Today is one of those days where nothing I do seems to have any real meaning. I do the cleaning, cooking, dressing my child, and it's like deja vu, all day long. It's like it keeps repeating itself all day, like in the movie Ground Hog Day, where it was ground hog day every morning.I hated that movie, lol. It got on my first, middle and last nerve, lol. The song I can hear in my head right now is, Will tomorrow ever come, lol.

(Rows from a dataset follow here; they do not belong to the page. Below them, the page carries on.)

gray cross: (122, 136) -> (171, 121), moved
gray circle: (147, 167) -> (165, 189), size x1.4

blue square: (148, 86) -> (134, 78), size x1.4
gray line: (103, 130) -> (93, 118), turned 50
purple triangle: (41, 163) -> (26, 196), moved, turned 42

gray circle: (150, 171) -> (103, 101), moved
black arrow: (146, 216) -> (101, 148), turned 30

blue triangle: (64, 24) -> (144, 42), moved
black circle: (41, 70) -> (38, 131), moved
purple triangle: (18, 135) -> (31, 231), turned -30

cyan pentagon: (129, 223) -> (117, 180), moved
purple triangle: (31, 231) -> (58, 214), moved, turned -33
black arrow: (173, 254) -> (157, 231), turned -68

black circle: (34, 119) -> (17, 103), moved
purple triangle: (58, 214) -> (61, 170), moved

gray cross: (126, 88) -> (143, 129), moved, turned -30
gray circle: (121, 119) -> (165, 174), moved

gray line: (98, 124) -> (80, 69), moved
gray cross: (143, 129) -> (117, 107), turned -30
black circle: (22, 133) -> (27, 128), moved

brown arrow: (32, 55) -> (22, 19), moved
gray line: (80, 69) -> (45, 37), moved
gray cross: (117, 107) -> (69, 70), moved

Jim didn't have work today with his friend. So, he went to a glass company 2 blocks from us, called Ed's Glass and put in an application. They said they will call him. Keep your finger's crossed that they do. Our financial situation is worrying me now even more. I started the process of applying for SSI. I know I am not able to work any longer. This body of mine does not lie. I can't stand for long periods of time, I get so many pains in leg's and in back. I have a hard time breathing when I walk. I can't lift my right arm up over my head, I have no feeling from the top of my head clear down to my shoulder on the right side where I had that dam surgery. If someone kisses my right cheek or neck, it feels like pins and needles stabbing me along with a zillion bee's stinging me there. I hate it, I'm just so sick of it.

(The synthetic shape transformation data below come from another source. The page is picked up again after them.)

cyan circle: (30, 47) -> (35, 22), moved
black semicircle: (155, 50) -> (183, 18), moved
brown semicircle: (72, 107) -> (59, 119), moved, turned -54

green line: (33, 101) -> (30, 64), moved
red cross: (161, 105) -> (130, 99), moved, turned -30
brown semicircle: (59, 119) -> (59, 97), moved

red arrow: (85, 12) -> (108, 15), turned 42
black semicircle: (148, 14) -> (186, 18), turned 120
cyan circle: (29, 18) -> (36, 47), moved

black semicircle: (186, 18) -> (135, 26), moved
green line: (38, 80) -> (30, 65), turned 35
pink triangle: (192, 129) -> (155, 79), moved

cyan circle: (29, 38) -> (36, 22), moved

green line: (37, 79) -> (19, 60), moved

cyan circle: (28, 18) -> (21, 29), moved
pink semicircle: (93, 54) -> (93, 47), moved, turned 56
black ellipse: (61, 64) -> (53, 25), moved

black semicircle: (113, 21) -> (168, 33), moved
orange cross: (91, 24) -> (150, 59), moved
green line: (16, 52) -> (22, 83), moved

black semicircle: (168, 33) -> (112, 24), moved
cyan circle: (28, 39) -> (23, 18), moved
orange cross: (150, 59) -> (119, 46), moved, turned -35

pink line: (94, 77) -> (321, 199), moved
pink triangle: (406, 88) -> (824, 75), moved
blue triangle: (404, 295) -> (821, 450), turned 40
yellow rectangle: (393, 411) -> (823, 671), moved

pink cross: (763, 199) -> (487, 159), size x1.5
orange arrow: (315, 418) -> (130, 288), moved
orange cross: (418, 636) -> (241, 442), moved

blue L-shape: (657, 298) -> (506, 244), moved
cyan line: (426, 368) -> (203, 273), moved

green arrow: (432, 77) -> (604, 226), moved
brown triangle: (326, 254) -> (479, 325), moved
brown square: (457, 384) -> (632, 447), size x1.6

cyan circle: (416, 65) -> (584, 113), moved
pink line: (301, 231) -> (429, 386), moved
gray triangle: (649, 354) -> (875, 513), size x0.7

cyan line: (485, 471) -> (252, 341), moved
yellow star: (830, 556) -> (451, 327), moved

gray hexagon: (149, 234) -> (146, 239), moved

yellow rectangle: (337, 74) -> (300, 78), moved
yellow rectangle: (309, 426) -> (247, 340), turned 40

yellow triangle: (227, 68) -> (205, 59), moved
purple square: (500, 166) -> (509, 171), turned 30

I want to be normal again!!!!!!!!!!!!!!!!!!!!! I want the feeling back in my body. I want to be able to breathe without feeling that I'm gasping for air. I want to be able to lift my arm without any pain. And most of all I want this scar on my neck gone, gone forever. But I guess there is a chance I may never have all those things, so all I can do is live with it. It is reality for me right now. To have all of those, I would need a miracle. Or a magic lamp containing a genie who would be willing to give me 3 wishes.
If I had 3 wishes, the first thing I would wish for was the events of 9-11-2001 to of never happened. My second wish would be to end all war, and my third wish would be to have 3 more wishes, lol. With those 3 wishes, I would ask to rid the world of CANCER and AIDS, my next wish would be to bring good health and prosperity to all my Jland friends. My last wish would be to hit the LOTTERY, so I could throw the biggest party you have ever seen, and your all invited. I'll get Sugar to get that wonderful Limo she hired for the Ball.lol.This time Lucy the Elephant isn't invited. I'm bringing a very special lady whom I just adore!

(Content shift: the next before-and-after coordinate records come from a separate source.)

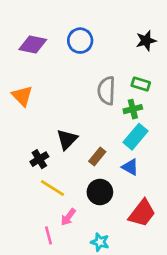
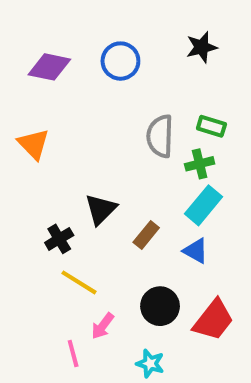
black star: (146, 41) -> (202, 47), moved
black circle: (100, 192) -> (160, 306), moved

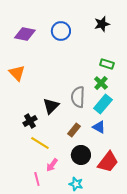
gray semicircle: (160, 136) -> (78, 97), moved
green cross: (200, 164) -> (101, 83), turned -32
brown rectangle: (146, 235) -> (74, 130), moved

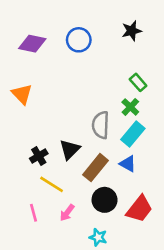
green rectangle: (107, 64) -> (138, 82), turned 32
black triangle: (51, 106) -> (70, 150), moved
brown rectangle: (74, 130) -> (95, 168), size x1.5
pink line: (37, 179) -> (34, 213), moved

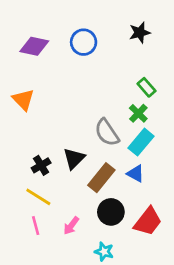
gray semicircle: (101, 125) -> (107, 132), turned -36
yellow line: (52, 184) -> (38, 197), moved

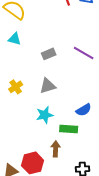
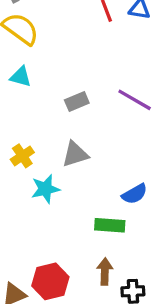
cyan star: (45, 115) -> (45, 189), moved
brown arrow: (56, 149) -> (105, 271), moved

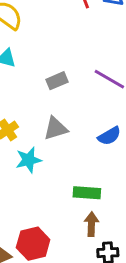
blue semicircle: (135, 194) -> (109, 136), moved
brown arrow: (105, 271) -> (91, 224), moved

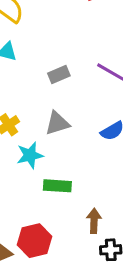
green rectangle: (87, 193) -> (57, 186), moved

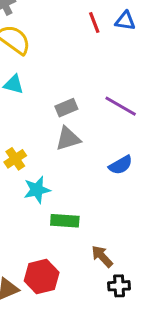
gray triangle: (57, 123) -> (68, 139), moved
brown arrow: (94, 221) -> (102, 256), turned -45

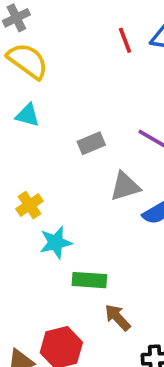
gray triangle: (68, 139) -> (125, 186), moved
brown arrow: (102, 256) -> (118, 317), moved

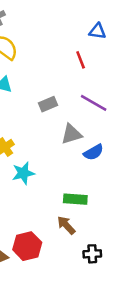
red line: (125, 40) -> (81, 60), moved
green rectangle: (89, 280) -> (75, 199), moved

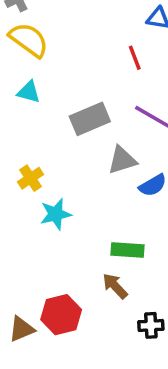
gray rectangle: (48, 104) -> (90, 119), size x1.5

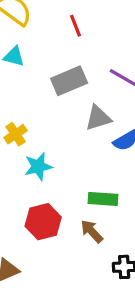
red line: (135, 58) -> (75, 26), moved
red hexagon: (61, 315) -> (43, 222), moved

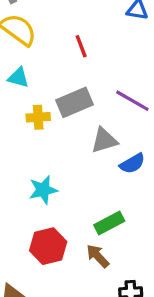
yellow cross: (16, 134) -> (38, 117), moved, turned 30
green rectangle: (103, 199) -> (109, 223), turned -32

Yep you guessed it, Miss Betty Boop!!!!!!!!!!!!!!!! Yea, I know I need a life, huh? LOL I'm trying to rid myself of the blahs of today. On a happier note, hubby is outside right now, teaching Rebecca how to ride her bike. Better him then me. She runs over my feet, lol. And crashes into too many tree's, poles, fences, cars (parked of course). He can deal with that task today. I on the other hand have my spaghetti sauce simmering on the stove, full of meatballs and sweet italian sausage. Is it dinner time yet? I'm starving, lol.
I guess I will go now. I want to write to my brother Paul, before he writes me and yells for not writing him, lol. He is so impatient. Take care all and have a safe, happy, fun day!!!!!!!!!!!!!!